For instance, in adding logic elements as required under an ECO, a logic cell of a certain type may not be available for implementing a desired function. As a result, either the desired function must be deleted or the process of generating a computer layout with the desired logic cells must be restarted and, of course, neither one of these options is desirable.
In addition, even if the correct type logic cells are available for adding, the layout engineer must still make the proper connections; however, because the locations of the logic cells are fixed, it is sometimes not possible to provide the desired connections given existing obstacles and various space constraints in the layout.

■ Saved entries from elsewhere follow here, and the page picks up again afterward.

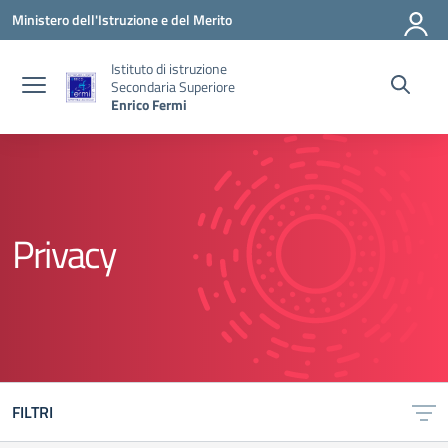
Vai ai contenuti
Vai al menu di navigazione
Vai al footer
Ministero dell'Istruzione e del Merito
Istituto di istruzione
Secondaria Superiore
Enrico Fermi
Privacy
FILTRI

Moreover, it is a painful and time-consuming task to identify the extra logic cells and provide the proper wiring to properly connect the added cells.

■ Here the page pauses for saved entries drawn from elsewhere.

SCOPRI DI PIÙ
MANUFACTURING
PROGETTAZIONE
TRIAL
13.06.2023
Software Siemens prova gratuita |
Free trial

Because of the increasing complexity of the IC design and modification, the turn-around time to incorporate the desired ECO changes is generally high.
Many attempts to implement the desired ECO changes to a device layout design and to create a flexible ECO base cell have been made in order to obtain a shorter product life cycle and costs reduction.

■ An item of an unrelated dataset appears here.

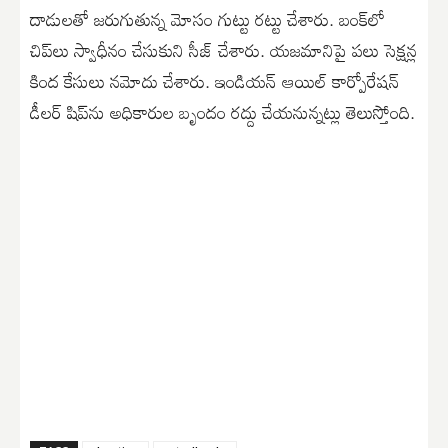
దాడులతో జరుగుతున్న మోసం గుట్టు రట్టు చేశారు. బంక్‌లో
చిప్‌లు స్వాధీనం చేసుకుని సీజ్ చేశారు. యజమానిపై పలు సెక్షన్ల
కింద కేసులు నమోదు చేశారు. ఇండియన్ ఆయిల్ కార్పోరేషన్
డీలర్‌ షిప్‌ను అధికారుల బృందం రద్దు చేయనున్నట్లు తెలుస్తోంది.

A known solution is described in U.S. Patent Application Publication Number US 2005/0235240 in the name of Taiwan Semiconductor Manufacturing Co., Ltd. This patent application discloses an ECO base cell module, shown in the annexed FIG. 1.
The cell 100 has a virtual center line 102 with respect to which all patterns of material layers are mirrored in a symmetrical way. Moreover, the cell 100 includes an N-well 104 wherein one or more PMOS transistors may be formed and a P-well 106 wherein one or more NMOS transistors may be formed, a P+ implant region 110 that forms the source and drain regions for PMOS transistors, an N+ implant region 112 that forms the source and drain regions for NMOS transistors, a MOS channel region formed by a polysilicon layer 108 together with a gate oxide, an N-well pick-up region formed by the N+ implant 112 together with contacts 114 and a P-well pick-up region formed by the P+ implant 110 together with contacts 118. The cell 100 also includes a first power supply line VDD and a second power supply line VSS.
This known ECO base cell 100 has a same configuration as a standard logic cell and is alterable in at least one metal layer of the integrated structure forming it for realizing one or more connections to form a functional logic cell, like an Inverter, NAND, NOR, XOR, Multiplexer, flip-flop, de-coupling capacitors (Decap), etc.
In fact, in an original design, one or more logic cells (i.e., already configured cells) may be placed and connected through routing to form higher level functions, and one or more base cells (i.e., virgin cells) may also be placed in predetermined locations as fillers to prepare for future needed revisions.
During a design revision, the base cells can be transformed into logic or target cells through metal to silicon contacts, metal to polysilicon contacts, or other metal layer changes.
The modification of metal contact layers is a drawback of this known solution because it does not sufficiently reduce the costs and the fabrication time of the products. In addition, the base cell 100 as above described only allows the configuration of simple base cells, while the complex cells can be obtained only through the composition of these basic structures.
As a consequence, the construction of some complex cells, like three-state buffers, needs a very expensive implementation in terms of area occupation and an increase in the number of basic cells. This area increase reduces the flexibility of the ECO implementation and the number of logic cells available, increasing the routing resources needed in the ECO implementation, this being a very critical problem for design development.
The technical problem of the present disclosure is to provide a base cell layout for an Engineering Change Order (ECO) implementation having structural and functional features that provide a reduction in design revision time and costs, overcoming the limitations and drawbacks of the known solutions.